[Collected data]
────────
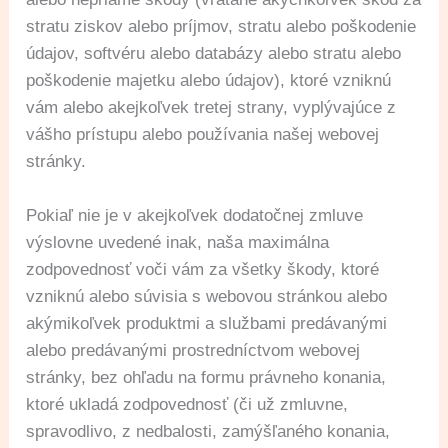
stratu ziskov alebo príjmov, stratu alebo poškodenie
údajov, softvéru alebo databázy alebo stratu alebo
poškodenie majetku alebo údajov), ktoré vzniknú
vám alebo akejkoľvek tretej strany, vyplývajúce z
vášho prístupu alebo používania našej webovej
stránky.
Pokiaľ nie je v akejkoľvek dodatočnej zmluve
výslovne uvedené inak, naša maximálna
zodpovednosť voči vám za všetky škody, ktoré
vzniknú alebo súvisia s webovou stránkou alebo
akýmikoľvek produktmi a službami predávanými
alebo predávanými prostredníctvom webovej
stránky, bez ohľadu na formu právneho konania,
ktoré ukladá zodpovednosť (či už zmluvne,
spravodlivo, z nedbalosti, zamýšľaného konania,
────────
Could you print the lines above, exactly as written, from the line containing "alebo predávanými prostredníctvom webovej" through the final one?

RESPONSE AREA -
alebo predávanými prostredníctvom webovej
stránky, bez ohľadu na formu právneho konania,
ktoré ukladá zodpovednosť (či už zmluvne,
spravodlivo, z nedbalosti, zamýšľaného konania,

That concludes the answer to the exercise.